Some of the stories I have heard second career guys tell bears this out.  They might have gone to seminary directly from college but they were discouraged to by family and so entered the business world until they could no longer deny their vocation.  By the way, this blog post does not in any way diminish the role and value of second career pastors (or other church workers).  But looking at the numbers preparing for full time church work in our colleges and universities and the break down of those entering seminary, clearly we are not doing a credible job of encouraging young men to be first career pastors.  Why is the ministry not a choice career in the minds of dads (and moms) today?   I might suggest a few reasons.

  1. Pastors complain about their jobs.  If the dads and moms in our pews have concluded that the pastoral office is not a good vocational choice for their sins, it had to come from somewhere.  Have we as pastors poisoned the well?  Do we speak only of the challenges, problems, and frustrations of our calling and forget to also speak of the joys?  In our lives and conversation, do we give the impression that we would rather do anything else but be a pastor?  I do not know but I suspect that since misery loves company it stands to reason that pastors have shared the misery of their office (especially in the trying times in which we live).
  2. People complain about their pastors.  I have often said nobody joins a church because of a pastor but people blame the pastor for leaving a church.  In general, we seem to criticize everyone today -- from politicians to media people to those who work for us.  It us reasonable to assume that when the pastor has an off day in the pulpit or blows his cool or forgets to do something, mom and dad bring their complaints home (rather than to the pastor).  In addition, when things are not going well (and the pandemic was not the only shadow to hang over Lutheran congregations), pastors are either seen as the saviors of the congregation or the reason for the trouble.  What do moms and dads tell their children about church work by the way they speak of their pastors (and other church workers)?
  3. Media portray pastors as idiots, fools, or dastardly, self-serving, bigots.  It has been a long time since a popular media figure portrayed an admirable pastor or priest in the movies or on TV.  Instead, the media sees pastors as either shallow and stupid or smart and devious.  In either case, nothing there encourages a young man to explore his interest in becoming a pastor.  For that matter, the media portrays Christians in a negative light most of the time.  It is bound to affect the youth of our churches and especially those discerning their place in life.
  4. Money is what matters.  Congregations constantly complain about the cost of having a pastor -- salary, housing, health insurance, retirement, etc....  What a drain on a congregation's finances!  Congregations searching for cheaper options do not hold out much hope for a pastor to make a living, feed his family, and have the freedom to devote more fully his attention to the work of the kingdom.  There seems to be jealousy among some lay people who think pastors have it too easy.  Interesting.  This when I have not had a single vacation day in more than 18 months!  At some point, pastors began to be seen as costs to be paid instead of blessings from God to be enjoyed.
  5. Money is what matters.  Parents want their children to have a better life than they do/did and so they hope for a vocation in which they will make scads of money, have plenty of time off from work, be able to do lots of things, and pay the bill happiness costs.  We have taught our children well.  If you cannot afford to have every technological toy or to have Amazon deliver four times a day or to take expensive vacations AND be a pastor, well, then, don't be a pastor.  For what it matters, I have been a pastor for nearly 42 years and have been pretty well-treated by my congregations and have never missed a meal.  Pastors do okay unless money is the only thing or primary thing that matters.  Oh, and there is that thing called student loan debt.

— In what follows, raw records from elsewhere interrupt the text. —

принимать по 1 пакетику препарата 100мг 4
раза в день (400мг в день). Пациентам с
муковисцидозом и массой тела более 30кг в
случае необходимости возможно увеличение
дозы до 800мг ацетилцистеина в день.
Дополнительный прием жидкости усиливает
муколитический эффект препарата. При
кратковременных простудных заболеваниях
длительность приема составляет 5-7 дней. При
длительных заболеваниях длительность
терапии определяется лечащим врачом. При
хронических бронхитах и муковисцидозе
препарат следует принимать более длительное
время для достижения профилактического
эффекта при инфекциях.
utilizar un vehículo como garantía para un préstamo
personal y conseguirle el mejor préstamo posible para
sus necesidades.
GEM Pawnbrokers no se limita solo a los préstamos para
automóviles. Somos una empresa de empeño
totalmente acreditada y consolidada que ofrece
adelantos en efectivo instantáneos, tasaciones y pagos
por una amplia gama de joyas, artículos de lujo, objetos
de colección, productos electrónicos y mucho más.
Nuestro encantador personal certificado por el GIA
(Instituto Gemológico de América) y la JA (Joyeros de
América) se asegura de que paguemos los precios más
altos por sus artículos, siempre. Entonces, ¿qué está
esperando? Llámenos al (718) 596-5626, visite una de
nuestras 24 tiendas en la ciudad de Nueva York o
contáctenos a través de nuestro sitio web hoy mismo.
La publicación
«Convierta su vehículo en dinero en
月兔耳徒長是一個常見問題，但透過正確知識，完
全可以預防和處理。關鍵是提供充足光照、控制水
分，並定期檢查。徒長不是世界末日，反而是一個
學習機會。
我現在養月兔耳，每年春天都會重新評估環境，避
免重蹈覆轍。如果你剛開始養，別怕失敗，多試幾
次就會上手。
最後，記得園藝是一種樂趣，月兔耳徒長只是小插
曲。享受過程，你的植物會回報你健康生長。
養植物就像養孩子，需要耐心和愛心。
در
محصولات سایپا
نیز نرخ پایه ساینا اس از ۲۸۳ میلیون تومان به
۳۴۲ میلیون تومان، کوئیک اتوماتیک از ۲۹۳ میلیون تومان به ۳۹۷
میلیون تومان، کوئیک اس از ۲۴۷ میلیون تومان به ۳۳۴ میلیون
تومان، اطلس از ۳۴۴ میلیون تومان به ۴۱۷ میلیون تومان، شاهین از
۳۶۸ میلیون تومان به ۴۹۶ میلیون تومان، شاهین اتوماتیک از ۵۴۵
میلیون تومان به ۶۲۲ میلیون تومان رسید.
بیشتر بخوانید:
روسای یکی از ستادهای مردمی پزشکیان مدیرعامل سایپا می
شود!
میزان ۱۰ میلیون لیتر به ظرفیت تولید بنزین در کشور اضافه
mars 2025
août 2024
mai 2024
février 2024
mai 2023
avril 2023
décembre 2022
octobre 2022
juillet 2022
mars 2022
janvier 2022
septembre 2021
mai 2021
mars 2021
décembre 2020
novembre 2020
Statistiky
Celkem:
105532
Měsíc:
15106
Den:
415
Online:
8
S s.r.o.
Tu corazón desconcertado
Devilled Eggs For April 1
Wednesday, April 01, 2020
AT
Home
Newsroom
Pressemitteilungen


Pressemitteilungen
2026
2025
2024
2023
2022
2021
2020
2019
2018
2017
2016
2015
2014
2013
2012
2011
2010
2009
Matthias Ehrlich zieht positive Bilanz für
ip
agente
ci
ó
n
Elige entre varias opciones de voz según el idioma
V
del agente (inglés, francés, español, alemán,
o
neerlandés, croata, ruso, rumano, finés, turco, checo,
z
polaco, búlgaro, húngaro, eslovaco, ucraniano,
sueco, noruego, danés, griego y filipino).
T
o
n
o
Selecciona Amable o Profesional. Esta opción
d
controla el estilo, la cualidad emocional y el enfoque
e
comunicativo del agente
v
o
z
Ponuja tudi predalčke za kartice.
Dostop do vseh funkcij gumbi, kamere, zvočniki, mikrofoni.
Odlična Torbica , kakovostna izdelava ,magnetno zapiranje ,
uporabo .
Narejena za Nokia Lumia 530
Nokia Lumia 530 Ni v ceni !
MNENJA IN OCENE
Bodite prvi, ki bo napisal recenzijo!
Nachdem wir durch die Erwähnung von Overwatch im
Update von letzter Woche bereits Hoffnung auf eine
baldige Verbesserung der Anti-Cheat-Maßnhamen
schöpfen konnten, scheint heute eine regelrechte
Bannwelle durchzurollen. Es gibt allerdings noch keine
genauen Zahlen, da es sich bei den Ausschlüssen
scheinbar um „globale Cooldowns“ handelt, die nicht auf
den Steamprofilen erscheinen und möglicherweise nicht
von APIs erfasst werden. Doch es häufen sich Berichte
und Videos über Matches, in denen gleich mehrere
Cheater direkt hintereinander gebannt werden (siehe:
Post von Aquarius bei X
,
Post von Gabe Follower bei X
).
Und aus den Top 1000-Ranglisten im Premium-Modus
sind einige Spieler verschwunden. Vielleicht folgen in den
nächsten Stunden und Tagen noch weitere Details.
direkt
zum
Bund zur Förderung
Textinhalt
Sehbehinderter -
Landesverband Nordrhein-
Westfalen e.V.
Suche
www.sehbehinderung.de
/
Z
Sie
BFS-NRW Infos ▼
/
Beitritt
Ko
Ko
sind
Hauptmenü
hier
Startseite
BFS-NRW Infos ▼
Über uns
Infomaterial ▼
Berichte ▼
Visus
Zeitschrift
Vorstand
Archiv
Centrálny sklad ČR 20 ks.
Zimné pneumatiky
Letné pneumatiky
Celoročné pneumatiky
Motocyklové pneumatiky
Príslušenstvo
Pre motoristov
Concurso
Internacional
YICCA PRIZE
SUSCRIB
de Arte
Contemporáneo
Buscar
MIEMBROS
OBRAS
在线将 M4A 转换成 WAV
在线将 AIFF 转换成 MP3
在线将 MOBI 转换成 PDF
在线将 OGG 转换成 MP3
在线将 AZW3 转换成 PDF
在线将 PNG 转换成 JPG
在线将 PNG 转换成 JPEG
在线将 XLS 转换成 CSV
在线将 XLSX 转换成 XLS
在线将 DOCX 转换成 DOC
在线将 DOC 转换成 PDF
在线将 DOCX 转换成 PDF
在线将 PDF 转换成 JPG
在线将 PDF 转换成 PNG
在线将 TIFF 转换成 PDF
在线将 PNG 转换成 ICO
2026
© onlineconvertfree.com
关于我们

  6. The things of God are just not as important to us.  We live in an age in which regular attendance means once a month in worship, in which church is non-essential and online is a suitable substitute for in person worship, and in which our wants are more important than the church's needs.  The sad reality is that church just does not mean the same to most folk today as it once did.  We can skip worship more, give less, and disagree with God's Word and still consider ourselves devout and pious Christians (even the President of the US does it).  So perhaps moms and dads are saying that it is good to have a church but you should not sacrifice yourself and your wants and dreams for the sake of a church -- aka don't be a pastor.

Maybe there are more but these might be high on most lists.  All of them are bad reasons -- except in the minds of the people who give them.  At least some of them explain why our need for pastors, for the best of the best to be pastors, seems to go unheeded today.